Create a learning space

Making magazines, developing curriculum

The classroom at Compass Montessori Farm School. 

There are themes, cadences to my life that swirl around—spiraling threads that emanate from my center, overlapping and touching at times. Naturally, as a mother watching my children grow and learn, my thoughts often turn to how we humans learn. And as I go about my job as editor, I feel as though I'm constantly learning and growing in my understanding of spinning, the history, and the people who do it. I know that you pick up Spin-Off for a variety of reasons—inspiration, community, history, and instruction. I get great pleasure out of finding just the right article or project to place in the magazine that will bring some aspect of spinning into greater clarity, answer a question, raise even more, and satisfy that desire to know more.

I've been working with my friend Bekah to develop a fiber-arts curriculum for her junior high students and beyond. The school is really unique—the only one in the nation—a pre-K through twelfth grade public Montessori school with a working farm on the campus. And the Farm Studio is even more unique. Instead of rows of desks and chairs facing a blackboard, this classroom has industrial sewing machines, a working kitchen along one wall, a knitting nook, spinning wheels, floor and table looms, piles of yarn and fabric tucked away neatly, and tables where every project imaginable can take place. This was part of Maria Montessori's vision for the classroom. In addition to learning the culinary arts and bringing the harvest down from the farm to make food for the lunch tables at school, the kids are learning everything through the fiber arts.

The classroom at Compass Montessori Farm School.

For over a year, I've been volunteering regularly in the classroom by helping to get the spinning wheels up and running, warping looms, demonstrating spinning on handspindles, dyeing with indigo, and showing the kids how to wash the alpaca fleece from the resident alpacas.

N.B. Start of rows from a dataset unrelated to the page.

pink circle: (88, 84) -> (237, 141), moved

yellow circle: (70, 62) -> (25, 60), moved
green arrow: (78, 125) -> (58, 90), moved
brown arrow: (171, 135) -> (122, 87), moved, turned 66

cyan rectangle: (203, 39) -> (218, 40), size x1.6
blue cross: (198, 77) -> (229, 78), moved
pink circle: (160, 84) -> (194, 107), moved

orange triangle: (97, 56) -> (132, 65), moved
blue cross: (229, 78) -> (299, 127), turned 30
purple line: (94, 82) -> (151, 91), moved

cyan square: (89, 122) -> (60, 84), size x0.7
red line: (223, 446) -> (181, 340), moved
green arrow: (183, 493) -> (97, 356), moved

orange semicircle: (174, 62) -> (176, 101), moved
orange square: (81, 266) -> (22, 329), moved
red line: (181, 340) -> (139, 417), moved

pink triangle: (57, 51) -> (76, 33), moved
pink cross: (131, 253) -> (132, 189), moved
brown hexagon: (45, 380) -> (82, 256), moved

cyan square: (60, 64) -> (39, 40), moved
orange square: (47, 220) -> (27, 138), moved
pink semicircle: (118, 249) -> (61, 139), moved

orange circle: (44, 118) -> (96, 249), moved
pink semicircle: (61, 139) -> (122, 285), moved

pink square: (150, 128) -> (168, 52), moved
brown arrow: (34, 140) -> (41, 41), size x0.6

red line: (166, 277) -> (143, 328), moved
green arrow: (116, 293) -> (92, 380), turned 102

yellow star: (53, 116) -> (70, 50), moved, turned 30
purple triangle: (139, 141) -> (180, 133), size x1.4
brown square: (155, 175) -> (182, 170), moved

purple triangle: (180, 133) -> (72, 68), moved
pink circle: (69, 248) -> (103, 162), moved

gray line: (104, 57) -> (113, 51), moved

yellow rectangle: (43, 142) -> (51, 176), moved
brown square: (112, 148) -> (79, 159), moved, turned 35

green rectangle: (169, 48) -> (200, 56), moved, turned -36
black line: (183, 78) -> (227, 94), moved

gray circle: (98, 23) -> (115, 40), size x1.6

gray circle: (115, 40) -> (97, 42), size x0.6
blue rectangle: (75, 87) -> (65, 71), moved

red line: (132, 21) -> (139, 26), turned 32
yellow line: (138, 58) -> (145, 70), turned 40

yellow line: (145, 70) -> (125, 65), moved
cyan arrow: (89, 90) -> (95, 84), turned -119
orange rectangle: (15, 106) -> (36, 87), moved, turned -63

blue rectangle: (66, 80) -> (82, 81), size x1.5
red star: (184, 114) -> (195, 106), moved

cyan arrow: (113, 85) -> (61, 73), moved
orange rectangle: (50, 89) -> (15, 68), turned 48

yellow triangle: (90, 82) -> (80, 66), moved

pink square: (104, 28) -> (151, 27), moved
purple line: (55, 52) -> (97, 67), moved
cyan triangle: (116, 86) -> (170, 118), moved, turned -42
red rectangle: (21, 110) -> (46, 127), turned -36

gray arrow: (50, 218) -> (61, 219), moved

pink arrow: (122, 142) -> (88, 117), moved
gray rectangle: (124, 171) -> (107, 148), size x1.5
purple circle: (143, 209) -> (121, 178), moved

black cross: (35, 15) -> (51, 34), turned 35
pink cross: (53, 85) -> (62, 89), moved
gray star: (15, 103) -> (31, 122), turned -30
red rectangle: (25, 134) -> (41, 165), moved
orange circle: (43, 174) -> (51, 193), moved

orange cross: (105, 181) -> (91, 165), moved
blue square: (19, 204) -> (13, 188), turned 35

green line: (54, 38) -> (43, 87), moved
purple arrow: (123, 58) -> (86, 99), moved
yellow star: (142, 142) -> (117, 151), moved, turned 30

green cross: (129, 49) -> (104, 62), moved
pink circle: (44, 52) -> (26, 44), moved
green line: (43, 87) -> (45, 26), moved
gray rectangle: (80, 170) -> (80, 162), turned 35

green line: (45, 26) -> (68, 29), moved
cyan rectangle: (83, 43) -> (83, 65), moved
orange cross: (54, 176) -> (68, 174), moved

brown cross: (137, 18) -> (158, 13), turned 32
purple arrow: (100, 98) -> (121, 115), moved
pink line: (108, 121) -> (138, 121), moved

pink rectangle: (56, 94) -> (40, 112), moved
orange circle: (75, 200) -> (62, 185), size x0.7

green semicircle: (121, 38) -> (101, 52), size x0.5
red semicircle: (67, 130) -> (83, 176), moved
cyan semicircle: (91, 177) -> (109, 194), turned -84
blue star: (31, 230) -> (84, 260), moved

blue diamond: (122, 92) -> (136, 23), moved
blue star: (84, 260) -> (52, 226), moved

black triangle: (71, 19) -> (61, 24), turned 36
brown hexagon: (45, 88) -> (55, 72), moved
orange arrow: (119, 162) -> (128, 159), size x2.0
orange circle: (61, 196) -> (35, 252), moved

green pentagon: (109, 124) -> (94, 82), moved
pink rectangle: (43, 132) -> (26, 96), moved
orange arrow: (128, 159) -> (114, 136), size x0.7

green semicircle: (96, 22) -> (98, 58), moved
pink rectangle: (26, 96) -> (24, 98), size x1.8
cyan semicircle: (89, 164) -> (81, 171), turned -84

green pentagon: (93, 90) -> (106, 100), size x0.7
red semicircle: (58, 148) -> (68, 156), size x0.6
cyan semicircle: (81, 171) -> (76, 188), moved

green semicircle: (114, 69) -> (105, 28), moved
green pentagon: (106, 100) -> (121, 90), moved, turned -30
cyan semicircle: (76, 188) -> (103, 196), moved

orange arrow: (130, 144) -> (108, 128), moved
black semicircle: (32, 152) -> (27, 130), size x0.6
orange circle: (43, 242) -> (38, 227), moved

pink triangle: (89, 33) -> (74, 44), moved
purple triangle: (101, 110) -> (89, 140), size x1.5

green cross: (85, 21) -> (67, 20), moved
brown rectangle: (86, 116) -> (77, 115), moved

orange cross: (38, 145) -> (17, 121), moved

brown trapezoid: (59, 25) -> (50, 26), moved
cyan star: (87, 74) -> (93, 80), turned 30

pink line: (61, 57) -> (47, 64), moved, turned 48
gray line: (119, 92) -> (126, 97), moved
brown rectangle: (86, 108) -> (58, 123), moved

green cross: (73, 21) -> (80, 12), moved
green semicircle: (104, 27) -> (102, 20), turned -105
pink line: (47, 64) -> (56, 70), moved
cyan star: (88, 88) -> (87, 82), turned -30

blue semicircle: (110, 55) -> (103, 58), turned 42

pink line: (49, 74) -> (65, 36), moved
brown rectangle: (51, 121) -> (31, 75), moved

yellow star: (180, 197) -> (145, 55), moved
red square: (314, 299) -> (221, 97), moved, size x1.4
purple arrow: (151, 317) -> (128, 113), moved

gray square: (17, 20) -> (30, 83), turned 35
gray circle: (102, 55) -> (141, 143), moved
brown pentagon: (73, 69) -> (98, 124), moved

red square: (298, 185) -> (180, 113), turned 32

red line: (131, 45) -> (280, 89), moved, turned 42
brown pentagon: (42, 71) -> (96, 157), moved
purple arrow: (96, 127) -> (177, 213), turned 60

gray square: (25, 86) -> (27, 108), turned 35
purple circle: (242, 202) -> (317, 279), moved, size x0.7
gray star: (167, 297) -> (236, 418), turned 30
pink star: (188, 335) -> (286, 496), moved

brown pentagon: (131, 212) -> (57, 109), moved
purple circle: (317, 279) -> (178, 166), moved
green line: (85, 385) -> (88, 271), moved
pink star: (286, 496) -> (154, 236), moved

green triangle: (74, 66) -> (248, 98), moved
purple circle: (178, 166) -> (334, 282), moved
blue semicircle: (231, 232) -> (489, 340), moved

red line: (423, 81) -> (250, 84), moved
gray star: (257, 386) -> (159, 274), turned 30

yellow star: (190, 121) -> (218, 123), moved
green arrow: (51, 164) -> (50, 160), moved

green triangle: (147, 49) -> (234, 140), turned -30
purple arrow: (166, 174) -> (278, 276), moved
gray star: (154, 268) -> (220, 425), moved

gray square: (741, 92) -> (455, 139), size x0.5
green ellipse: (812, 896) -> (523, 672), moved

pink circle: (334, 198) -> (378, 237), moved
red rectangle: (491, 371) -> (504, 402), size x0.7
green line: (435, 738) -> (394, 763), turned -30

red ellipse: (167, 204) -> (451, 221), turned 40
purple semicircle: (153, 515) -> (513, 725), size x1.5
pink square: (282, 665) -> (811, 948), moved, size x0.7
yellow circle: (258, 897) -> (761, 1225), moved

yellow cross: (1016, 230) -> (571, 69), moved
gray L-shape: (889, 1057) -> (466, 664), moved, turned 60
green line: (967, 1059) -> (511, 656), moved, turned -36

So, I wanted to ask you, with your vast knowledge and broad experiences, what if you had an opportunity to create a learning space for your thirteen- to fifteen-year-old self to learn about art, science, math, literature, composition, languages, politics, history, and society through hands-on fiber arts? What would you put in that classroom, what resources would you use, and how would you structure it? And, how would that be the same or different from what you want from Spin-Off?